Короче говоря, «Гибель богов» кажется мне совершенно ясной и не нуждающейся в объяснениях больше, чем «Валькирия» или «Зигфрид». Конечно, в «Кольце» есть тысяча незавершенных концов, как и в самой жизни; но чтобы пересчитать их и выяснить, что они все означают, потребовалась бы вечность. Выбросить «Гибель богов» из-за того, что нельзя понять незавершенные концы, нелепо; вместо того чтобы желать, чтобы их было меньше, я желаю, чтобы Вагнер был более небрежным, менее немецким и оставил их больше. Именно из-за его стремлений достичь единства, показать тесную связь каждого инцидента с каждым другим инцидентом, он почти пришел к полному краху. Драма была настолько гигантской, чтобы обеспечить сочувствие к Вотану, было так необходимо обеспечить сочувствие к второстепенным персонажам, чья история помогает составить историю Вотана, что Вагнер, казалось, постоянно боялся, что настоящая, главная драма будет забыта. И это правда, что история Зигмунда и Зиглинды, или Зигфрида и Брюнхильды, поглощает вас на время настолько полностью, что вы забываете обо всем, что касается Вотана и его бед.
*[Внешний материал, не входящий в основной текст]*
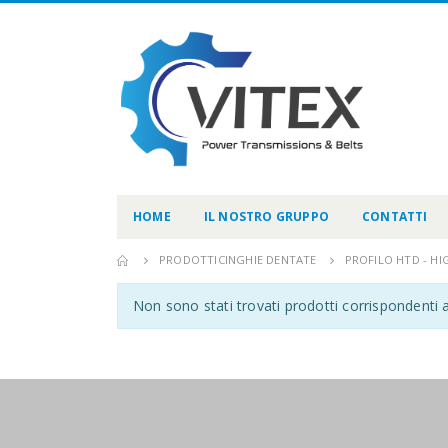
HOME
IL NOSTRO GRUPPO
CONTATTI
PRODOTTI
CINGHIE DENTATE
PROFILO HTD - HI
Non sono stati trovati prodotti corrispondenti a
Так Вагнер был близок к тому, чтобы испортить одно из самых грандиозных достижений человеческого разума, снова и снова выталкивая старого Вотана на сцену, чтобы повторить его беды. Но в «Гибели богов» таких прерываний нет. История движется быстро, неизбежно к концу; от первого такта до последнего музыка так же великолепна, как и все, что когда-либо писал Вагнер. Это подходящее завершение видения жизни, представленного в «Кольце»: это погребальный гимн, скорбный, мрачный, но торжествующий. Семя было посеяно, урожай вырос, созрел и был собран, и теперь все кончено: холодный ветер дует над пустой стерней, где недавно стояла желтая пшеница и трудились жнецы: больше ничего нет: «зрелость — это все», что предлагает или означает жизнь.

«ПАРСИФАЛЬ»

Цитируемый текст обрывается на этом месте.